Qless-based crawl jobs, and gevent-based crawling. Hot damn!
Installation in the typical way:
sudo python setup.py install
This installs, aside from the library itself, reppy
, urllib3
, requests
and
gevent
. In addition to these, you'll have to install qless-py manually until it
is released on pip
:
git clone git://github.com/seomoz/qless-py.git
cd qless-py
sudo python setup.py install
Until you need to run qless
jobs, you won't need it, but when that day inevitably
comes, you'll need Redis 2.6. Unfortunately, Redis 2.6 has been delayed, and is
still only available as an unstable release. NOTE: You only need Redis 2.6
installed on the system where you'll be hosting the queue. This may or may not be
the same system where you'll be running your crawlers:
git clone git://github.com/antirez/redis.git
cd redis
git checkout 2.6
make && make test && sudo make install
There's mostly one class that you have to worry about subclassing: gcrawl.Crawl
.
It provides a few methods that you're encouraged to override in subclasses:
def before(self):
# This method gets executed before the crawl loop, in case you need it
def after(self):
# Before's counterpart, exucted right before returning from `run()`
def delay(self, page):
# Return how many seconds to wait before sending the next request in this crawl
def pop(self):
# Return the next url to fetch
def extend(self, urls, page):
# These urls were discovered in response. Pick, choose, add to your list
# Response is the `requests.Response` object returned, urls is a list of
# string urls
def got(self, page):
# We've fetched a page. You should decide what requests to add
def count(self, page):
# Should this page count against the max_pages count?
A Crawl
object also has a method run()
, which performs the crawl in a non-blocking
way in a greenlet, and returns a list of results from the crawl (determined by the
dump()
method in the class). The run()
method first fetches the seed url, finds
links, and then provides them to you to decide if you want to follow them.
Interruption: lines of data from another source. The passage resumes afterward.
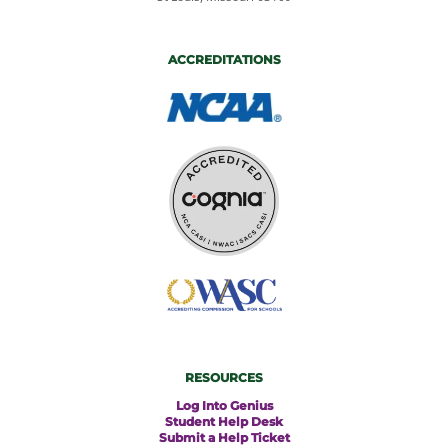
ACCREDITATIONS
RESOURCES
Log Into Genius
Student Help Desk
Submit a Help Ticket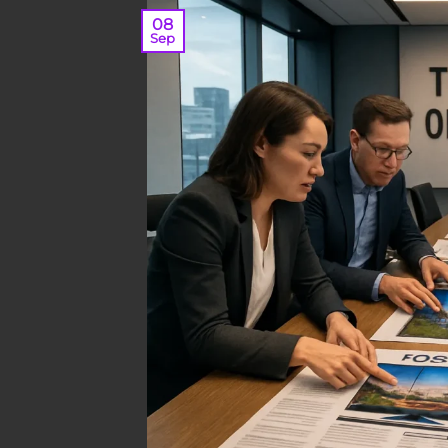
08
Sep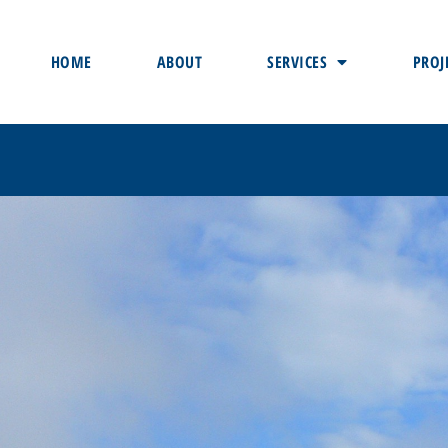
HOME
ABOUT
SERVICES
PROJ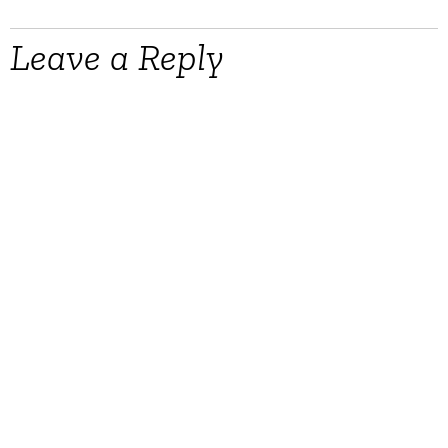
Leave a Reply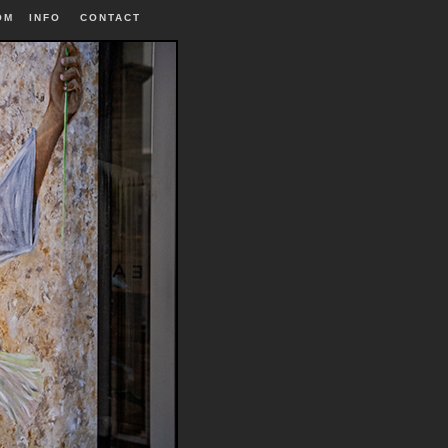
OM
INFO
|
CONTACT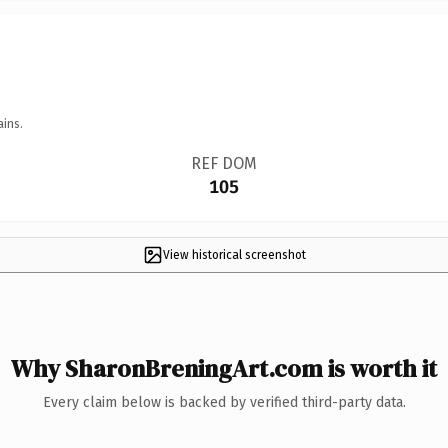
ains.
REF DOM
105
View historical screenshot
Why SharonBreningArt.com is worth it
Every claim below is backed by verified third-party data.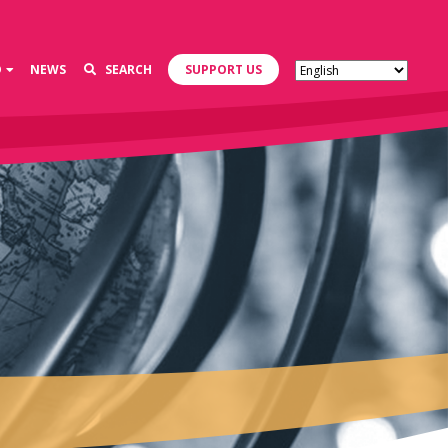
D
NEWS
SEARCH
SUPPORT US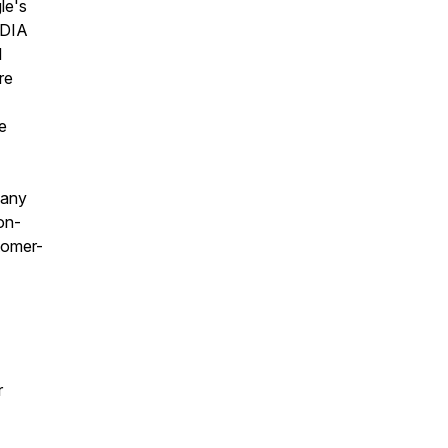
le's
IDIA
l
re
e
 any
 on-
tomer-
r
Many of these methods accept a page
argument. That's a Page
object, which has
some helpful lazily-loaded attributes:
-
page.content
-- raw HTML message, decoded and decompressed -
page.html
-- an etree of the HTML -
page.xml
-- an etree of the XML -
page.redireciton
-- redirection location (through a 301, 302, 303, 307 or Refresh header) -
page.links
-- returns a two-element dictionary, which each value a list of links. This takes into account not only the 'nofollow' attribute of the links themselves, but also any meta robots on the page.{ 'follow': [...], 'nofollow': [...] }
Hot damn! You can run it striaght from the interpreter (go ahead -- try it out):
>>> from gcrawl import Crawl
>>> c = Crawl('http://www.seomoz.org')
>>> c.run()
This is probably a good way to debug for development. When it comes time to run the
thing in production, you'll want to have qless
(which amounts to having Redis 2.6
installed) on a server somewhere, and then invoke qless-py-worker
(included with
qless-py), which will:
- Fork itself and make use of multiple cores on your machine, and manages the child processes. If child processes exit, it spawns replacements.
- Each process spawns a pool of greenlets to run crawls in a non-blocking way
The details of the invocation can be discussed further.